Liputan6.com, Jakarta - Tarif impor Amerika Serikat (AS) tak hanya berdampak bagi China, namun hampir seluruh dunia. Kebijakan ekonomi baru dari Presiden AS Donald Trump itu membuat Indonesia harus menghadapi tarif impor AS sebesar 32 persen.
Pengamat Hubungan Internasional sekaligus Pendiri Synergy Policies Dinna Prapto Raharja menilai bahwa kebijakan tersebut tidak adil.
Baca Juga
"Kalau si menteri keuangannya AS bilang bahwa ini tuh bagian dari strategi negosiasi Trump. Tapi saya rasa tidak karena dia sama sekali nggak membedakan antara negara maju dan berkembang. Semuanya dipukul rata," tutur Dinna saat dihubungi Liputan6.com, Jumat (11/4/2025).
Advertisement
"Bahkan, dia bilang kalau tidak akan ada penghapusan tarif. Paling hanya dikurangi, jadi what's the point of negotiation-nya."
Menyikapi hal tersebut, Dinna menilai bahwa Indonesia harus realistis dan segera mengambil sejumlah langkah strategis. Ini termasuk jika Indonesia harus mulai meninggalkan transaksi ataupun perdagangan dengan AS.

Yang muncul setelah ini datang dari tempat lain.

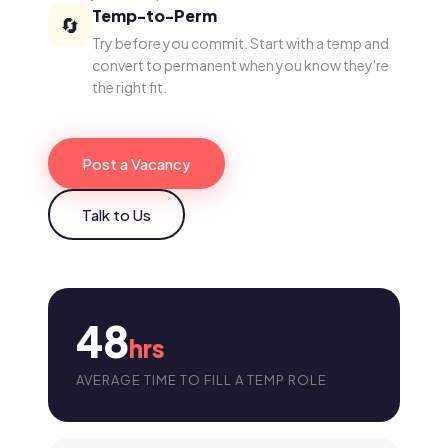
Temp-to-Perm
🔄
Try before you commit. Start with a temp and
convert to permanent when you know they're
the right fit.
Post a Vacancy
Talk to Us
48
hrs
AVERAGE TIME TO FILL A TEMP ROLE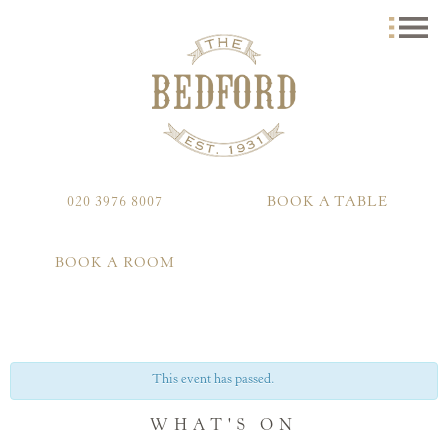
020 3976 8007
BOOK A TABLE
BOOK A ROOM
This event has passed.
WHAT'S ON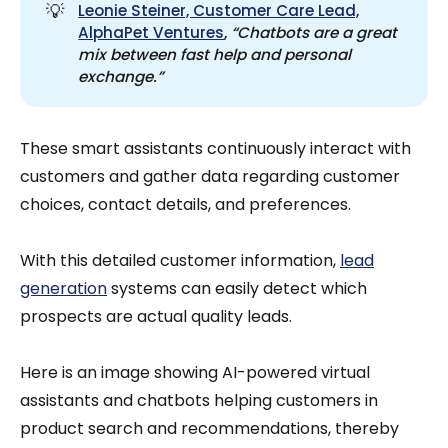
💡
Leonie Steiner, Customer Care Lead,
AlphaPet Ventures
,
“Chatbots are a great 
mix between fast help and personal 
exchange.”
These smart assistants continuously interact with
customers and gather data regarding customer
choices, contact details, and preferences.
With this detailed customer information,
lead
generation
systems can easily detect which
prospects are actual quality leads.
Here is an image showing AI-powered virtual
assistants and chatbots helping customers in
product search and recommendations, thereby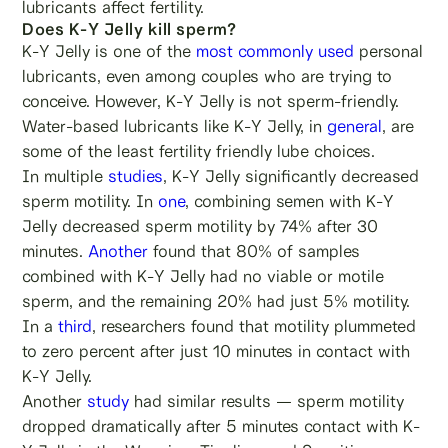
lubricants affect fertility.
Does K-Y Jelly kill sperm?
K-Y Jelly is one of the
most commonly used
personal
lubricants, even among couples who are trying to
conceive. However, K-Y Jelly is not sperm-friendly.
Water-based lubricants like K-Y Jelly, in
general
, are
some of the least fertility friendly lube choices.
In multiple
studies
, K-Y Jelly significantly decreased
sperm motility. In
one
, combining semen with K-Y
Jelly decreased sperm motility by 74% after 30
minutes.
Another
found that 80% of samples
combined with K-Y Jelly had no viable or motile
sperm, and the remaining 20% had just 5% motility.
In a
third
, researchers found that motility plummeted
to zero percent after just 10 minutes in contact with
K-Y Jelly.
Another
study
had similar results — sperm motility
dropped dramatically after 5 minutes contact with K-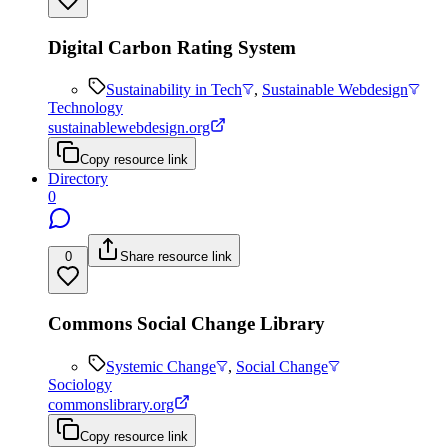
Digital Carbon Rating System
Sustainability in Tech
,
Sustainable Webdesign
Technology
sustainablewebdesign.org
Copy resource link
Directory
0
0
Share resource link
Commons Social Change Library
Systemic Change
,
Social Change
Sociology
commonslibrary.org
Copy resource link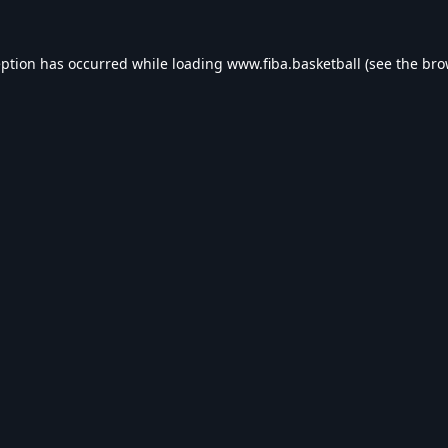
eption has occurred while loading
www.fiba.basketball
(see the
bro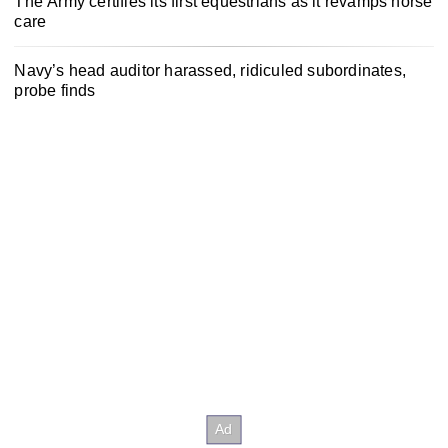
The Army certifies its first equestrians as it revamps horse
care
Navy’s head auditor harassed, ridiculed subordinates,
probe finds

"Pertama, untuk ke AS, kita harus ikhlas bahwa kita akan berkurang pasarnya ke sana," kata dia.
Namun, kondisi tersebut tidak lantas membuat Indonesia harus kecewa atau putus asa karena bukan hanya Indonesia yang mengalami hal tersebut namun hampir seluruh negara di dunia.
Pentingnya Beralih ke Sektor Strategis
Lebih jauh, salah satu tujuan utama kebijakan tarif impor AS, menurut Dinna, adalah untuk mengganggu rantai pasok global—khususnya yang dimiliki China, yang dianggap sebagai kompetitor utama.
AS, kata Dinna, tampaknya berupaya menghindari kewajiban membayar utang kepada China dengan cara "memotong kaki" ekonomi negeri tirai bambu tersebut. Dalam praktiknya, kebijakan ini tidak hanya merugikan China, tetapi juga sejumlah negara lain yang turut terdampak disrupsi rantai pasok global dan kini tengah mencari mitra baru untuk menjaga kelangsungan produksi.
Sektor-sektor seperti otomotif, baja, dan aluminium menjadi yang paling terdampak, dan diperkirakan membutuhkan waktu bertahun-tahun untuk melakukan penyesuaian.
Namun demikian, Dinna menilai bahwa sektor-sektor yang belum terkena imbas harus segera dialihkan untuk menyelamatkan produktivitas nasional dan menjaga daya saing di tengah dinamika global yang terus berubah.
"Sektor-sektor yang tidak kena itu, yang harus segera kita alihkan," kata dia.